Nous marchons sur le sable mouillé, dur, nos pieds nus contre les coquillages à demi enfouis, parfois ils nous blessent, parfois il n’y en a plus. Alors, le sable prend la forme des vagues, en gros plan ça pourrait ressembler aux dunes de Mauritanie. Mais je n’y suis jamais allée, peut être que ça ressemblerait plus aux dunes du Sahara. Celles qui s’avancent vers la mer.

Partout des rochers, des millions d’années de rochers, assez érodés pour être ronds, il arrive même qu’ils soient suspendus en plein ciel, si, je t’assure, ils tiennent je ne sais comment, la force des vagues et celle du courant, la pomme de Newton, la gravité généreuse du ciel bleu, l’attraction de la terre nourricière, enfin bref, le rocher suspendu tient, comme un point sur le i du clocher un peu plus loin.

La mer s’est retirée si loin que nous marchons longtemps. L’eau, est verte ou bien bleue, grise au passage d’un nuage furtif poussé par le vent, blanche quand le sable clair remonte en douceur à la surface de l’eau cristalline. Et froide.

Nos pieds font floc floc, ils sont saisis, ils caressent les quelques algues vertes, des entéromorphes, de celles qui font les produits de beauté, à la maison aussi j’utilise un produit de beauté de la mer, surtout l’été, entre les doigts de pieds, la vase, en masque.

J’essaie de photographier ces échevelées, mais mon objectif n’est pas fait pour ça, il n’approfondit pas le paysage, il s’arrête à la surface des visages, il fait surgir un regard, et cache le fond des choses, ou bien des apparences.

Quand nous rentrons à l’hôtel, nous sommes surpris du silence et de l’air qui s’éteint. Nous avons changé de chambre en milieu de semaine par étouffement d’air, malgré la vue qui s’ouvre sur l’horizon. Nous ne pouvons pas laisser la fenêtre ouverte la nuit car le passage des voitures au petit matin se fait continu, on dirait la ville, et nous fuyons les villes.

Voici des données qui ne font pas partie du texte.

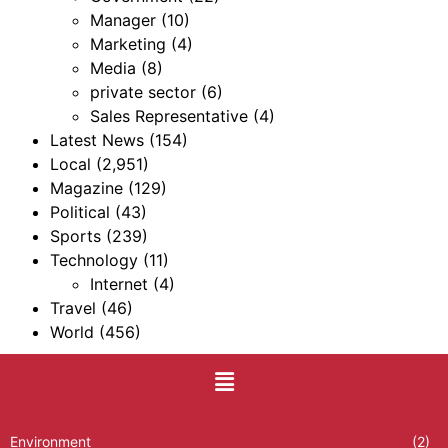
Manager
(10)
Marketing
(4)
Media
(8)
private sector
(6)
Sales Representative
(4)
Latest News
(154)
Local
(2,951)
Magazine
(129)
Political
(43)
Sports
(239)
Technology
(11)
Internet
(4)
Travel
(46)
World
(456)
Environment
(2)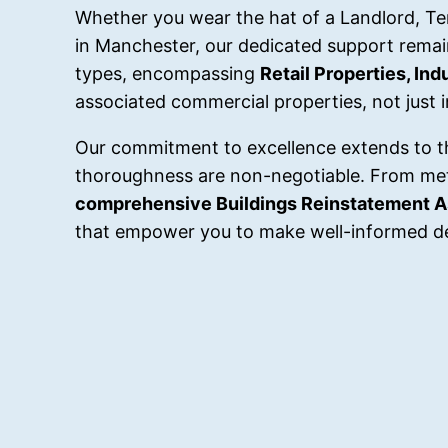
Whether you wear the hat of a Landlord, Tena
in Manchester, our dedicated support remai
types, encompassing
Retail Properties, In
associated commercial properties, not just 
Our commitment to excellence extends to t
thoroughness are non-negotiable. From me
comprehensive Buildings Reinstatement 
that empower you to make well-informed de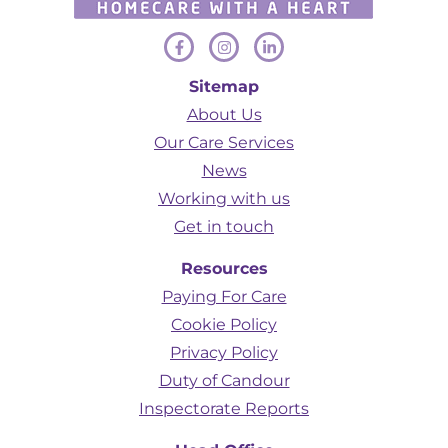
Sitemap
About Us
Our Care Services
News
Working with us
Get in touch
Resources
Paying For Care
Cookie Policy
Privacy Policy
Duty of Candour
Inspectorate Reports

Il y a un restaurant et une piscine. Grand restaurant, petite piscine. Elle est là pour adoucir notre conscience peut-être, pour nous faire croire que les six brasses ou les quatre crawls de sa longueur feront passer l’entrée plat dessert qu’il nous arrive de prendre. C’est un leurre, mais c’est un bien être de pouvoir s’alléger dans l’eau face aux baies immenses.

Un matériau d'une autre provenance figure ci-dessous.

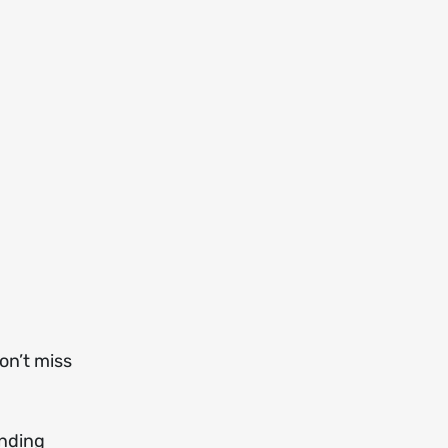
on’t miss
nding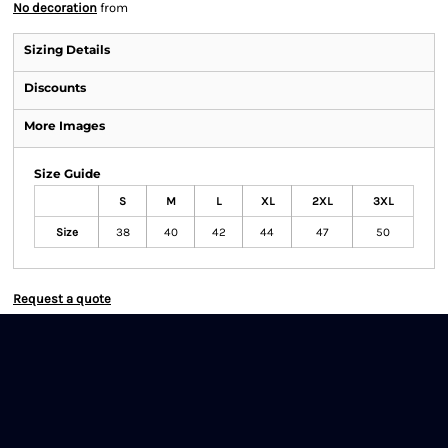
No decoration
from
Sizing Details
Discounts
More Images
Size Guide
S
M
L
XL
2XL
3XL
Size
38
40
42
44
47
50
Request a quote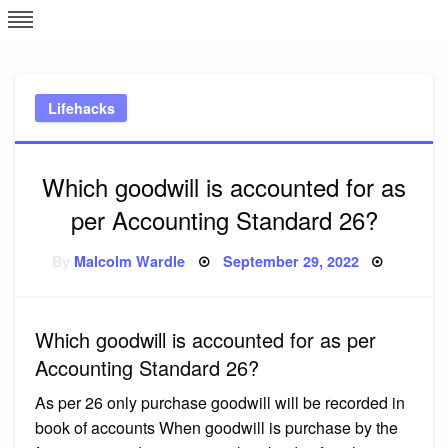
Skip
L
J
to
content
c
Lifehacks
e
Which goodwill is accounted for as
per Accounting Standard 26?
Posted
By
Malcolm Wardle
September 29, 2022
on
Which goodwill is accounted for as per
Accounting Standard 26?
As per 26 only purchase goodwill will be recorded in
book of accounts When goodwill is purchase by the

Vraiment cet endroit est superbe.

J’en avais un dessert, ces dunes de Keremma, un dessert aux pommes, rapidement fait, de ceux qui sauvent un goûter quand des amis débarquent à l’improviste, ou quand un petit creux saisi la maisonnée, ça y est je me souviens, en réalité c’était un cinqquatretroisdeuxun, faut que je me souvienne mieux, un oeuf, deux d’huile, trois de lait quatre de sucre et cinq de farine? je ne suis pas sûre je ne sais plus, mais c’est quelque chose comme ça. Avec des pommes en tranches fines, hop au four, dix ou quinze minutes? et puis tu rajoutes un peu de sucre par dessus et tu passes au gril 5 minutes. Tu vois? J’ai retrouvé ma recette là, clic, ça y est, tu peux essayer en confiance.

Cinq jours de vacances à deux sur 365 jours d’une année. Ça n’a pas de prix.

 

 

 

 

2 commentaires

  1. Pom pom pom
    Tiens je me suis demandé si vous aviez des producteurs locaux, j’adore les pommes, je pourrais en ramener un cageot ? Tu me diras.

    Bon comme le K. Ouf vous ne vous lassez pas d’avoir les pieds salés. Vous savez apprécier et prendre le large du quotidien. Félicitations. C’est précieux. Est-ce que, comme dans tous les couples ou presque, c’est toi qui programme, propose, réserve, etc ? Je ferai bien une étude socio anthropo sociale sur ce phénomène.